En 1987 et 1988, le requérant fut soigné par le docteur T.

Le 28 février 1989, la SSSMH lui fit savoir qu'elle refuserait

de rembourser les honoraires de ce médecin, celui-ci n'ayant pas adhéré

à la convention du 27 mars 1980. Elle confirma son refus par une

décision du 13 mars 1989.

Le requérant introduisit un recours pour excès de pouvoir devant

le tribunal cantonal des assurances du Sion contre la décision de la

SSSMH.

Par jugement du 18 février 1992, le tribunal cantonal des

assurances rejeta le recours du requérant.

Il rappela que, selon la jurisprudence du Tribunal fédéral des

assurances, les caisses n'étaient pas tenues de rembourser les

honoraires des médecins non conventionnés. Le régime du libre choix du

médecin institué par la loi du 13 juin 1911 sur l'assurance maladie et

accident (LAMA) n'était pas absolu mais conditionnel, dans la mesure

où il était restreint aux médecins conventionnés.

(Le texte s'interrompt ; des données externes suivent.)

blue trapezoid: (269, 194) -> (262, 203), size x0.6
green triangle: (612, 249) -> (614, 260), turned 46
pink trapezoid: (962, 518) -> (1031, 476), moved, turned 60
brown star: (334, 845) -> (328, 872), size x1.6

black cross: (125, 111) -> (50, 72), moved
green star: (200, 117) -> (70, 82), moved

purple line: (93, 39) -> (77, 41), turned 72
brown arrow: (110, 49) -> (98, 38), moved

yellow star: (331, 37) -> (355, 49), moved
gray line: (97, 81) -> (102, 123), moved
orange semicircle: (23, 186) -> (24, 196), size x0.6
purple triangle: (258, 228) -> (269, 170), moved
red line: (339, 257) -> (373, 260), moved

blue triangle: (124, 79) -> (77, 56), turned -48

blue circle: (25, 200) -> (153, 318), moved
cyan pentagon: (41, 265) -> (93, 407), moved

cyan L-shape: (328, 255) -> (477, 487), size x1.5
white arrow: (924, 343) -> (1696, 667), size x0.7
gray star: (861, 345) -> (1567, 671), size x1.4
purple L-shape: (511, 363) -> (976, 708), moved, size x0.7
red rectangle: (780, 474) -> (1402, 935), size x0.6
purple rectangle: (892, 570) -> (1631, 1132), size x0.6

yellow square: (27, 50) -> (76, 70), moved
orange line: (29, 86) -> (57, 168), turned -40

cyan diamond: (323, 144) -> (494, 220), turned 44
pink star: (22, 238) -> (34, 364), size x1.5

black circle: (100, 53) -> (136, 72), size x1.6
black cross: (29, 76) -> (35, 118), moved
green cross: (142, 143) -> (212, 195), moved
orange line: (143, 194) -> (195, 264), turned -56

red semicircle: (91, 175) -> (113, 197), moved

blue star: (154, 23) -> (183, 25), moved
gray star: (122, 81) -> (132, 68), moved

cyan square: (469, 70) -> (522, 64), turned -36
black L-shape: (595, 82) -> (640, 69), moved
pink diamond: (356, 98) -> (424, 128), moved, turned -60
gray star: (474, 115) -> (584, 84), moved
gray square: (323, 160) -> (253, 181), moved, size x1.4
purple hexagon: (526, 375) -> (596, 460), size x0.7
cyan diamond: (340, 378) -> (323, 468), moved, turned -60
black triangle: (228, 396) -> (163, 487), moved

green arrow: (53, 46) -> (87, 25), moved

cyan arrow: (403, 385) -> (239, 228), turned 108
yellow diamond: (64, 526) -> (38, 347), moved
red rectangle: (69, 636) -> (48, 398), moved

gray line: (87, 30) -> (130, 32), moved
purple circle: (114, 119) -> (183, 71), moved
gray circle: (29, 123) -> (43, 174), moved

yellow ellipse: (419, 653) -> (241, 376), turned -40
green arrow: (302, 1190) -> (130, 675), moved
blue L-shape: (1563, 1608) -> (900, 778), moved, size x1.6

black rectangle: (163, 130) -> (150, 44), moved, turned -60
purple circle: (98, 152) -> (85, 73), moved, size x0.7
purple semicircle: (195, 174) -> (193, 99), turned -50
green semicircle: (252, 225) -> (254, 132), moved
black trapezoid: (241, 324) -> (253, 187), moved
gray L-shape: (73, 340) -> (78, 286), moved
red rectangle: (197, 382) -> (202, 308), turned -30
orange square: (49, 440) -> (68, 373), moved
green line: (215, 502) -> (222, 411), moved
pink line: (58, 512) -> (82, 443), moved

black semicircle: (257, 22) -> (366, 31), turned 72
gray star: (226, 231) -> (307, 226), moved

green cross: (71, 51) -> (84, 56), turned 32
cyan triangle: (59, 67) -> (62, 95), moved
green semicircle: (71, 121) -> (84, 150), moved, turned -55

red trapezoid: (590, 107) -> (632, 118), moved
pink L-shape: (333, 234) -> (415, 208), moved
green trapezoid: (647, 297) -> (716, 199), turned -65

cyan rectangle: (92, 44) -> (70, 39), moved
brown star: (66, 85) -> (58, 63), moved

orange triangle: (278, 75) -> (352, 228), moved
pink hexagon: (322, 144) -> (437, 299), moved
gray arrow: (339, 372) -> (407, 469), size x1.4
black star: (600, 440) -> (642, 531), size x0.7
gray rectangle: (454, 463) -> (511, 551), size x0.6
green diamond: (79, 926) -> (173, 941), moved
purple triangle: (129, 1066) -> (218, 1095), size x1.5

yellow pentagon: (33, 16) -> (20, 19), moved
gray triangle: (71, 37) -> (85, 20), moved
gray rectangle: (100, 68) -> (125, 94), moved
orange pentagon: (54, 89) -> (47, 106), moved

Le tribunal cantonal releva en outre que le requérant avait été

avisé de ce que le docteur T. avait renoncé à adhérer à la convention

médicale valaisanne, mais qu'il n'avait pas tenu compte de cet

avertissement. Le tribunal estima qu'il ne s'agissait pas de mettre en

doute les compétences professionnelles du docteur T. Il rappela que le

canton de Valais comptait bon nombre de médecins conventionnés. Le

tribunal conclut que le requérant devait supporter les conséquences

financières de son choix.

Le requérant interjeta appel devant le Tribunal fédéral des

assurances.

Par arrêt du 14 juillet 1992, le Tribunal fédéral des assurances

rejeta le recours. Il se référa à la jurisprudence établie en cette

matière, selon laquelle les caisses-maladie pouvaient décider de ne pas

prendre en charge les traitements dispensés par les médecins n'ayant

pas adhéré à la convention.

GRIEFS

Le requérant allègue la violation des articles 8 et 9 de la

Convention.

1. Il se plaint de la décision prise par son assurance-maladie lui

refusant le remboursement des traitements dispensés par son médecin au

motif que celui-ci n'avait pas adhéré à la convention du 27 mars 1980.

Il fait valoir à ce titre que le refus de remboursement supprime son

droit de consulter le médecin auquel il accorde sa confiance et

constitue une atteinte à sa vie privée, en violation de l'article 8 de

la Convention.

2. Le requérant se plaint également de la violation de l'article 9

de la Convention. En tentant de l'inciter à ne plus consulter ce

médecin, les autorités suisses viseraient à le dissuader d'exercer sa

liberté de pensée et celle de manifester ses convictions.

Considérants

EN DROIT

1. Le requérant se plaint de la décision de refus de remboursement

des traitements dispensés par son médecin. Il considère que cette

décision constitue une limitation au droit de choisir librement son

médecin et méconnaît le droit au respect de la vie privée prévu à

l'article 8 (art. 8) de la Convention.

L'article 8 (art. 8) de la Convention est libellé comme suit :

"1. Toute personne a droit au respect de sa vie privée et

familiale, de son domicile et de sa correspondance.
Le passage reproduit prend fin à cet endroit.